Well, this week the Big Easy and Rio have one thing in common — one huge party. And what is so interesting its very Catholic. It’s a time to let your hair down before the strike of midnight before Ash Wednesday when in the old church they were to be when Catholics abstained from meat during the six week lenten season.
The root of the word “CARnival is the same as the word “inCARnation” the enflesh-ment of the son of God. So we celebrate “Flesh” on the day before Lent. So let your hair down a bit and have fun. And then on Wednesday, let’s be ready for a new series of this blog: The Jesus I know and love.
Now here’s a bit of carnival or Mardi Gras history for you. A carnival is a celebration combining parades, pageantry, folk drama, and feasting that is usually held in Catholic countries during the weeks before Lent. The term Carnival probably comes from the Latin word “carnelevarium”, meaning to remove meat. Typically the Carnival season begins early in the new year, often on the Epiphany, January 6, and ends in February on fat Tuesday (hence Mardi Gras in French). Probably originating in pagan spring fertility rites, the first recorded carnival was the Egyptian feast of Osiris, an event marking the receding of the Nile’s flood water. Carnivals reached a peak of riotous dissipation with the Roman BACCHANALIA and Saturnalia. In the Middle Ages, when the Catholic Church tried to suppress all pagan ideas, it failed when it came to this celebration. The Church incorporated the rite into its own calendar as a period of thanksgiving. Popes sometimes served as patrons.
The nations of Europe, especially France, Spain, and Portugal, gave thanks by throwing parties, wearing masks, and dancing in the streets. All three colonizing powers carried the tradition with them to the New World, but in Brazil it landed with a difference. Not only did the Portuguese have a taste for abandoned merriment, (they brought the “entrudo”, a prank where merry-makers throw water, flour, face powder, and many other things at each other’s faces), but the Negro slaves also took to the celebration. They would smear their faces with flour, borrow an old wig or frayed shirt of the master, and give themselves over to mad revelry for the three days. Many masters even let their slaves roam freely during the celebration. Since the slaves were grateful for the chance to enjoy themselves, they rarely used the occasion as a chance to run away.

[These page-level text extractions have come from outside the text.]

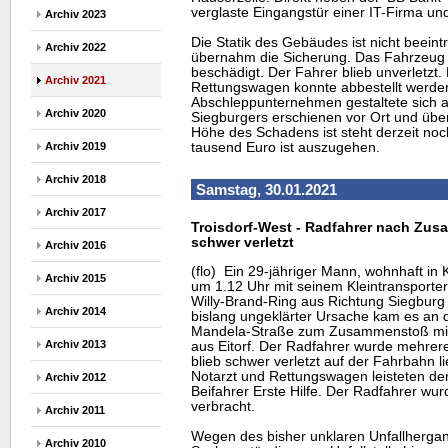
verglaste Eingangstür einer IT-Firma un
Archiv 2023
Die Statik des Gebäudes ist nicht beeint
Archiv 2022
übernahm die Sicherung. Das Fahrzeug 
beschädigt. Der Fahrer blieb unverletzt.
Archiv 2021
Rettungswagen konnte abbestellt werden
Abschleppunternehmen gestaltete sich 
Archiv 2020
Siegburgers erschienen vor Ort und üb
Höhe des Schadens ist steht derzeit noc
tausend Euro ist auszugehen.
Archiv 2019
Archiv 2018
Samstag, 30.01.2021
Archiv 2017
Troisdorf-West - Radfahrer nach Zus
schwer verletzt
Archiv 2016
(flo) Ein 29-jähriger Mann, wohnhaft in
Archiv 2015
um 1.12 Uhr mit seinem Kleintransporter
Willy-Brand-Ring aus Richtung Siegburg 
Archiv 2014
bislang ungeklärter Ursache kam es an
Mandela-Straße zum Zusammenstoß mit 
Archiv 2013
aus Eitorf. Der Radfahrer wurde mehrer
blieb schwer verletzt auf der Fahrbahn l
Notarzt und Rettungswagen leisteten de
Archiv 2012
Beifahrer Erste Hilfe. Der Radfahrer wur
verbracht.
Archiv 2011
Wegen des bisher unklaren Unfallherga
Archiv 2010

Pre-Christian, medieval, and modern carnivals share important thematic features. They celebrate the death of winter and the rebirth of nature, ultimately recommitting the individual to the spiritual and social codes of the culture. Ancient fertility rites, with their sacrifices to the gods, exemplify this commitment, as do the Christian Shrovetide plays. On the other hand, carnivals allow parody of, and offer temporary release from, social and religious constraints. For example, slaves were the equals of their masters during the Roman Saturnalia; the medieval feast of fools included a blasphemous mass; and during carnival masquerades sexual and social taboos are sometimes temporarily suspended.
Tomorrow: Why Ashes on Ash Wednesday?
May I suggest that by Wednesday morning to try be ready to enter into a deeper journey into your inner depths to discover our Lord and at the same time your deepest Self. My longer Arise reflection Lent 2009: Be in solidarity with those who are suffering http://www.spirit7.commight give you an over-all picture of how you might make this season holy — and spiritually fruitful for you, prune some of the dead stuff from your soul and be ready to experience new life, new growth for your self — and for our country.
Dear Lord,
Today we let our hair down a bit and when the the fun is over,
may we be ready to enter the desert on Wednesday with you
and discover how desert experiences can cleanse and purify us and make us whole.
Let us enter the desert willingly and learn its lessons well.